Runner-up: PlayStation 5
Remake of the year
You’ll be shocked to find that Sony’s farcical remake of Until Dawn wasn’t in contention for this award. Instead, it was a fairly easy win for Silent Hill 2, which is not something you would’ve guessed at the beginning of the year.
There was very little faith in the remake amongst fans, including us, but as soon as we got to play it, it was clear what a good job Bloober Team had done; not just recreating the original with modern graphics and controls but adding to and enhancing the game with new areas, new puzzles, and additional story elements that fit in seamlessly.
Silent Hill has always been a very different franchise to Resident Evil but now both horror legends have got excellent remakes for their most famous entries.
Runner-up: Paper Mario: The Thousand-Year Door
Best Music
Kunitsu-Gami: Path Of The Goddess
Another game we didn’t particularly like but where one element clearly stood out as exceptional. The action strategy gameplay in Path Of The Goddess was very undercooked but the soundtrack is fantastic, not least because of how varied it is. There’re multiple jazz tracks that are amongst the best we’ve heard in games for years, but there’s also everything from traditional Japanese music to modern electronica.
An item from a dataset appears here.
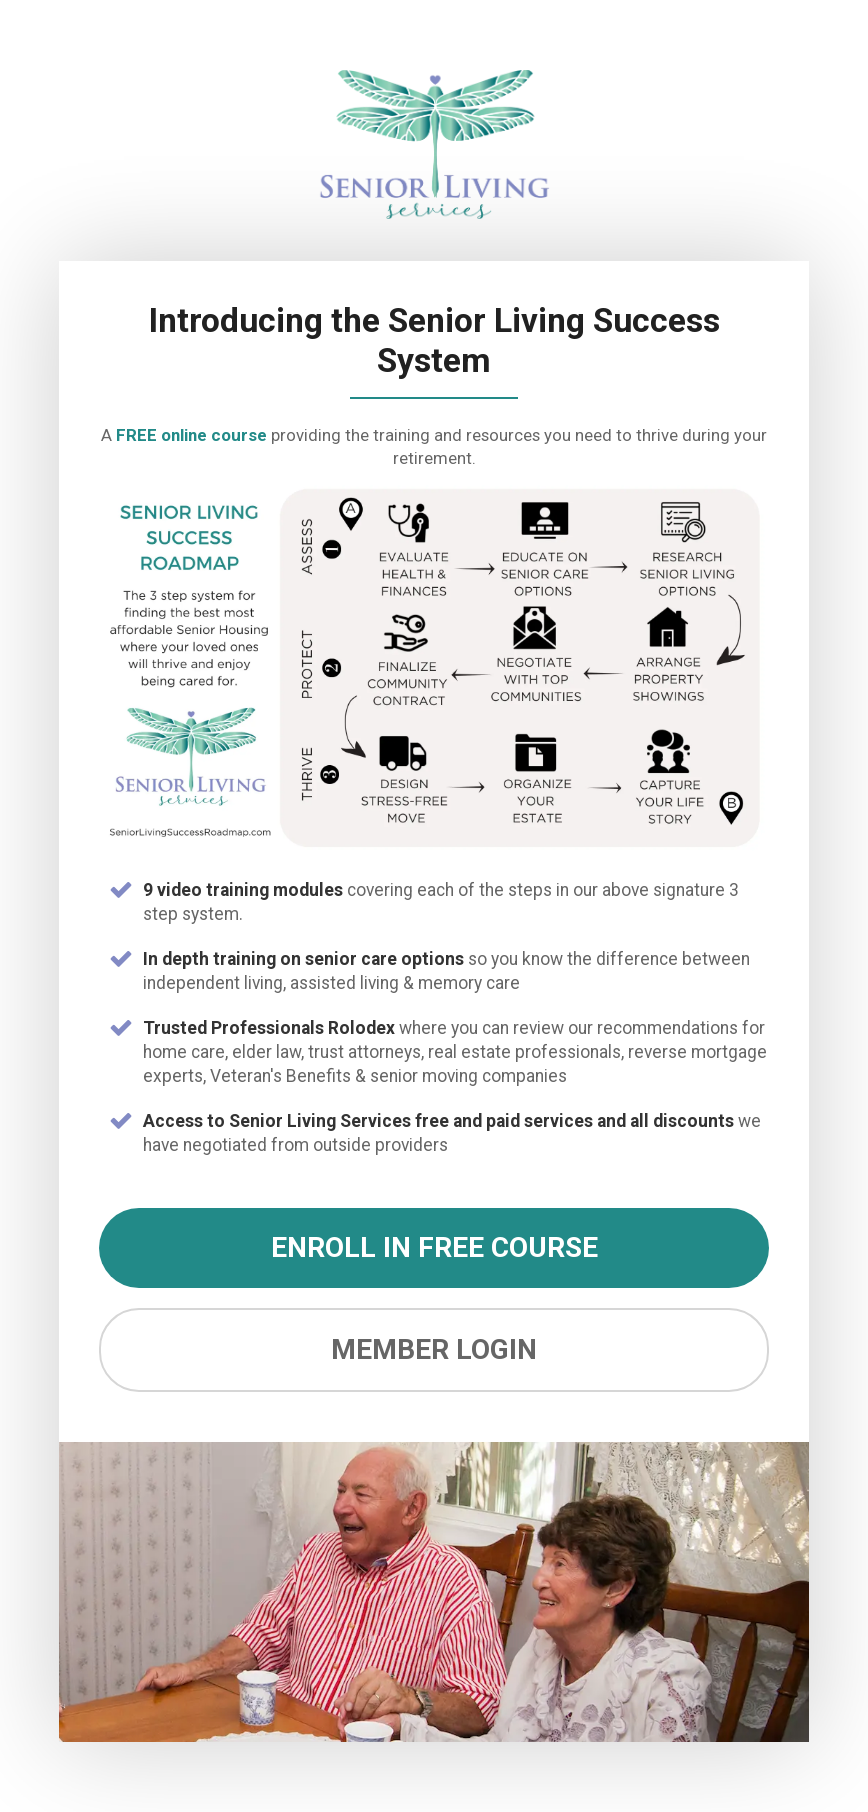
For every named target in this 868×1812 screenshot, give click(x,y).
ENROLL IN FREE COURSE (434, 1247)
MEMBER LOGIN (434, 1349)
Most of the boss battles in the game are a chore but they’re greatly enchanced by the superb music, enough to have us play them more than once just to listen to it again in situ. That’s when you know you’ve got a great soundtrack. Capcom doesn’t seem to have made any great effort to promote it separately, but it is on Spotify and we strongly recommend giving it a listen.
Runner-up: Final Fantasy 7 Rebirth
Best Storytelling
They say launching a new IP is difficult but the trick to making a successful one seems pretty straightforward: ensure it’s good. Metaphor: ReFantazio owes an obvious debt to sister series Persona, especially in terms of the visuals and combat, but it’s in terms of the plot and characters that it really distinguishes itself.
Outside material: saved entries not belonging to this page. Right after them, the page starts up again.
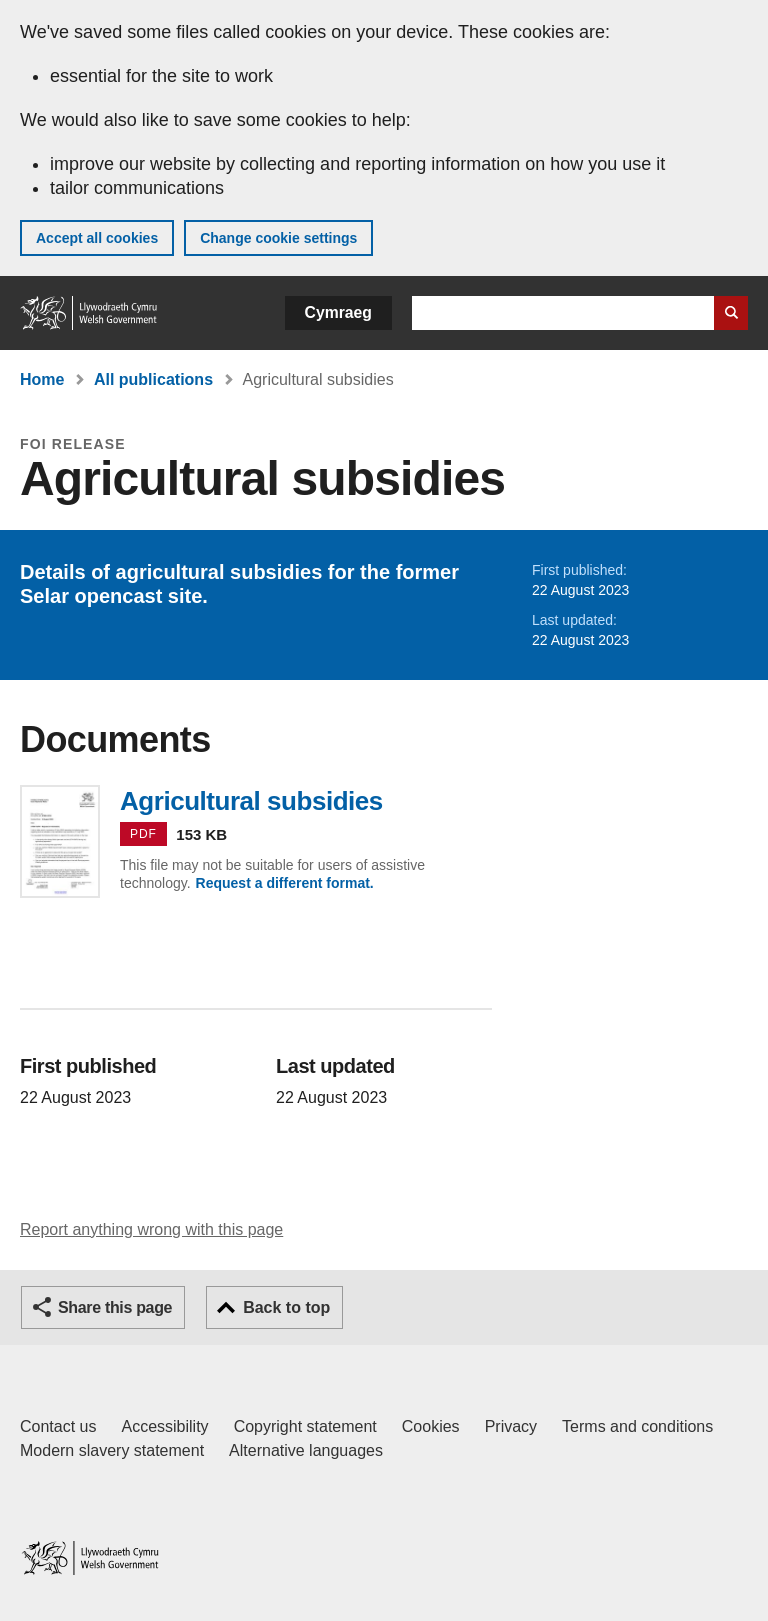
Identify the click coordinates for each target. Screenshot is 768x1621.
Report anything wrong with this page (151, 1229)
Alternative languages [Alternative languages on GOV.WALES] (306, 1450)
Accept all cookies (97, 238)
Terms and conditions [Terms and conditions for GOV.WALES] (637, 1426)
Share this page (115, 1307)
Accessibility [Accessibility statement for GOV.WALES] (164, 1426)
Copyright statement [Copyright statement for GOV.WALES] (305, 1426)
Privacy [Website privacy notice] (511, 1426)
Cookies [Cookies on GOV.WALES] (431, 1426)
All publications (153, 379)
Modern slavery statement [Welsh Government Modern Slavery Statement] (112, 1450)
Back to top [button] (286, 1307)
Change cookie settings (278, 238)
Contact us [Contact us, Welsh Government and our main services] (58, 1426)
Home (42, 379)
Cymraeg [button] (338, 312)
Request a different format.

Despite it’s peculiar set-up, with an election in a fantasy world that has just lost its king, it manages to deal with a lot of serious subjects, from discrimination to populism, without ever getting too specific with its allegories. It’s more than enough to make the point though and by coincidence, given how long ago the game was started, it manages to seem very topical as a result.
The human (and otherwise) stories are compelling too, as the game neatly avoids being too serious and still has time to be a fun Japanese role-player with outrageous boss battles.
Runner-up: 1000xResist
Worst game
Sometimes we don’t like giving out this award, when it feels like you’re just kicking a game when it’s already down. But other times it’s a useful second warning that something is not what it’s pretending to be.
More often than not the worst game of the year is a licensed title and so it was this year, with this dreadful VR ‘game’ that is barely interactive, utilises ugly cel-shades graphics that make it look nothing like the show, and has little in the way of story. When the only thing a Stranger Things game gets right is the music you know things aren’t going well.